• [WHAT TO DO] All lines in the records below with the word "feinen" must be returned.
________________
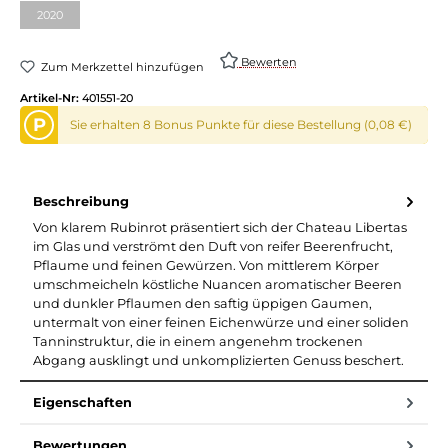
2020
(Diese Option ist zurzeit nicht verfügbar.)
Bewerten
Zum Merkzettel hinzufügen
Artikel-Nr:
401551-20
P
Sie erhalten 8 Bonus Punkte für diese Bestellung (0,08 €)
Beschreibung
Von klarem Rubinrot präsentiert sich der Chateau Libertas
im Glas und verströmt den Duft von reifer Beerenfrucht,
Pflaume und feinen Gewürzen. Von mittlerem Körper
umschmeicheln köstliche Nuancen aromatischer Beeren
und dunkler Pflaumen den saftig üppigen Gaumen,
untermalt von einer feinen Eichenwürze und einer soliden
Tanninstruktur, die in einem angenehm trockenen
Abgang ausklingt und unkomplizierten Genuss beschert.
Eigenschaften
Bewertungen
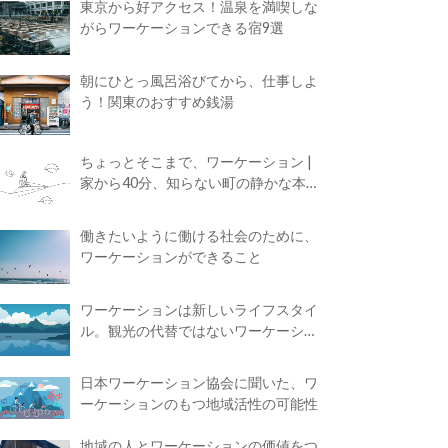
東京から好アクセス！温泉を満喫しな
がらワーケーションできる宿9選
朝にひとっ風呂浴びてから、仕事しよ
う！関東のおすすめ銭湯
ちょっとそこまで、ワーケーション |
家から40分、知らない町の静かな本屋
で夢に近づく4時間の旅
働きたいように働ける社会のために、
ワーケーションができること
ワーケーションは新しいライフスタイ
ル。観光の代替ではないワーケーショ
ンの知られざる魅力
日本ワーケーション協会に聞いた、ワ
ーケーションのもつ地域活性の可能性
地域の人とワーケーションの価値をつ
________________
• [RESPONSE]
Pflaume und feinen Gewürzen. Von mittlerem Körper
untermalt von einer feinen Eichenwürze und einer soliden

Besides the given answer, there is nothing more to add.